Comparison between mapping results of different K. (a) Acceptance rate; (b) average revenue; (c) revenue/cost; and (d) maximum throughput of parallel VNFs.
We note that the revenue curve of MIM-GA displaying in Figure 5(b) is the highest of all. Due to the more SFC requests accepted with MIM-GA, the long-term average revenue is naturally higher than the other two algorithms.
Figure 5(c) shows the long-term revenue to cost ratio (i.e. R/C ratio) of service provider. The R/C ratio of MIM-GA algorithm is about 0.1–0.15 lower than that of the greedy and RFAs. Although we have demonstrated that MIM-GA achieves higher acceptance rates and average revenue in the long-term. However, due to the extra computing resources and bandwidth resources occupied by the multiple instances, the cost of MIM-GA is higher than other single instance mapping algorithm. And this indirectly leads to a drop in the R/C ratio curve.
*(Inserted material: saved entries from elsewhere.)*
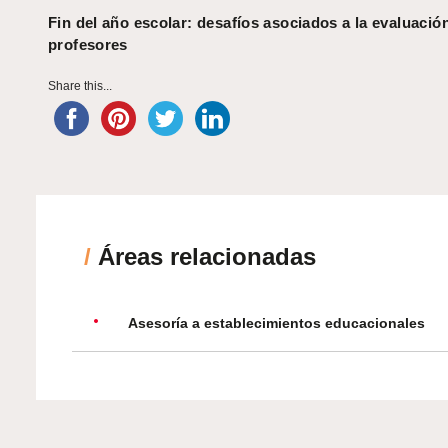
Fin del año escolar: desafíos asociados a la evaluació
profesores
Share this...
/
Áreas relacionadas
Asesoría a establecimientos educacionales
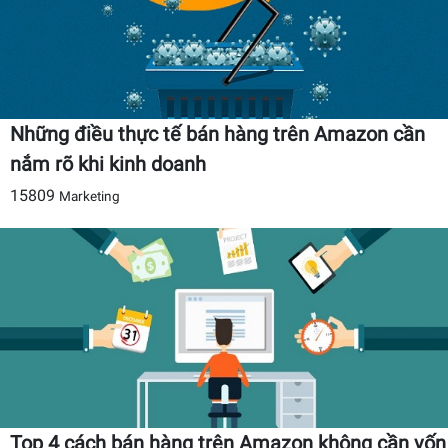
Những điều thực tế bán hàng trên Amazon cần
nắm rõ khi kinh doanh
15809
Marketing
Top 4 cách bán hàng trên Amazon không cần vốn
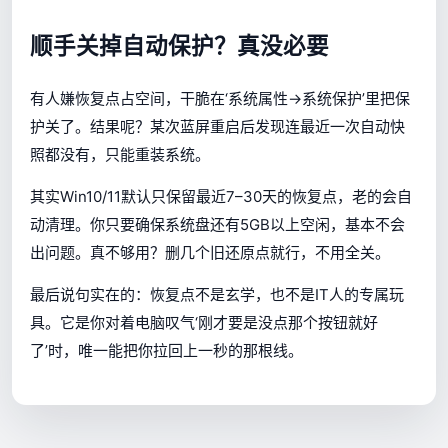
顺手关掉自动保护？真没必要
有人嫌恢复点占空间，干脆在‘系统属性→系统保护’里把保
护关了。结果呢？某次蓝屏重启后发现连最近一次自动快
照都没有，只能重装系统。
其实Win10/11默认只保留最近7–30天的恢复点，老的会自
动清理。你只要确保系统盘还有5GB以上空闲，基本不会
出问题。真不够用？删几个旧还原点就行，不用全关。
最后说句实在的：恢复点不是玄学，也不是IT人的专属玩
具。它是你对着电脑叹气‘刚才要是没点那个按钮就好
了’时，唯一能把你拉回上一秒的那根线。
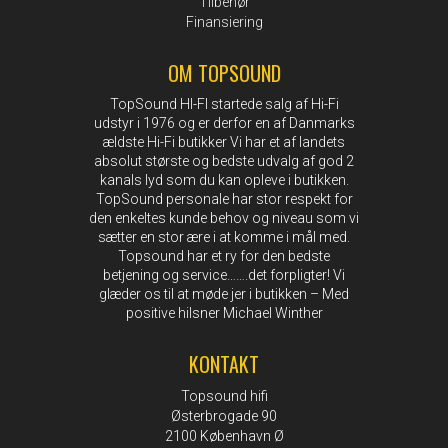
Tilbehør
Finansiering
OM TOPSOUND
TopSound HI-FI startede salg af Hi-Fi
udstyr i 1976 og er derfor en af Danmarks
ældste Hi-Fi butikker Vi har et af landets
absolut største og bedste udvalg af god 2
kanals lyd som du kan opleve i butikken.
TopSound personale har stor respekt for
den enkeltes kunde behov og niveau som vi
sætter en stor ære i at komme i mål med.
Topsound har et ry for den bedste
betjening og service…….det forpligter! Vi
glæder os til at møde jer i butikken – Med
positive hilsner Michael Winther
KONTAKT
Topsound hifi
Østerbrogade 90
2100 København Ø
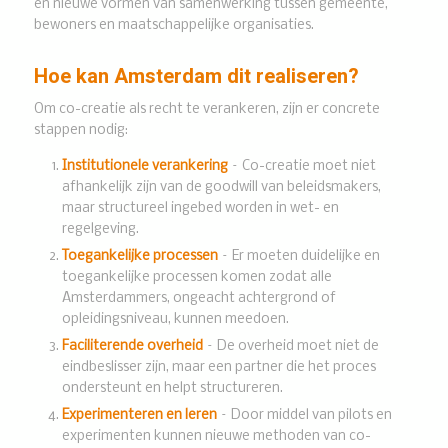
en nieuwe vormen van samenwerking tussen gemeente,
bewoners en maatschappelijke organisaties.
Hoe kan Amsterdam dit realiseren?
Om co-creatie als recht te verankeren, zijn er concrete
stappen nodig:
Institutionele verankering
– Co-creatie moet niet
afhankelijk zijn van de goodwill van beleidsmakers,
maar structureel ingebed worden in wet- en
regelgeving.
Toegankelijke processen
– Er moeten duidelijke en
toegankelijke processen komen zodat alle
Amsterdammers, ongeacht achtergrond of
opleidingsniveau, kunnen meedoen.
Faciliterende overheid
– De overheid moet niet de
eindbeslisser zijn, maar een partner die het proces
ondersteunt en helpt structureren.
Experimenteren en leren
– Door middel van pilots en
experimenten kunnen nieuwe methoden van co-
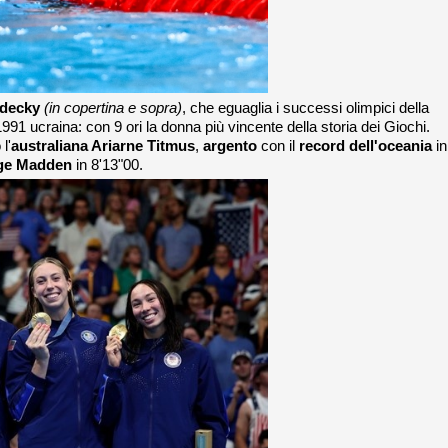
edecky
(in copertina e sopra)
, che eguaglia i successi olimpici della
991 ucraina: con 9 ori la donna più vincente della storia dei Giochi.
l'
australiana Ariarne Titmus
,
argento
con il
record dell'oceania
in
ige Madden
in 8'13"00.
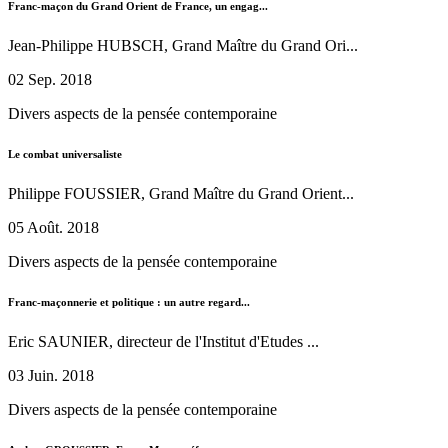
Franc-maçon du Grand Orient de France, un engag...
Jean-Philippe HUBSCH, Grand Maître du Grand Ori...
02 Sep. 2018
Divers aspects de la pensée contemporaine
Le combat universaliste
Philippe FOUSSIER, Grand Maître du Grand Orient...
05 Août. 2018
Divers aspects de la pensée contemporaine
Franc-maçonnerie et politique : un autre regard...
Eric SAUNIER, directeur de l'Institut d'Etudes ...
03 Juin. 2018
Divers aspects de la pensée contemporaine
The maximum throughput of parallel VNFs is shown in Figure 5(d). The multiple instances mapping can effectively improve the throughput of the parallel service chain under simulation and effectively solve the bottleneck problem of the parallel VNFs. In our proposed queuing theory latency model, the MIM-GA can increase throughput by nearly 30% compared to the single instance mapping.
Conclusion
This paper focuses on the performance bottleneck of SFC with parallel VNFs, and proposes a MIM scheme for parallel VNFs. The queuing theory is introduced to describe the relationship between the amount of VNF instances and the processing latency. Based on this, minimizing the resource cost of SFC mapping and the maximum latency of parallel VNFs are taken as the objective function, and an integer programing model is established. MIM-GA algorithm is proposed to perform MIM scheme. The algorithm is implemented by a two-layer GA. The first layer of MIM-GA optimals the number of parallel VNFs, and the second layer implements the mapping operation under resource constraints. Simulation results show that sacrificing some resources for launching multiple instances of parallel VNFs can effectively break through the performance bottleneck of SFCs with parallel VNFs and reduce the latency.
Footnotes
Declaration of Conflicting Interests
The author(s) declared no potential conflicts of interest with respect to the research, authorship, and/or publication of this article.
Funding
The author(s) received no financial support for the research, authorship, and/or publication of this article.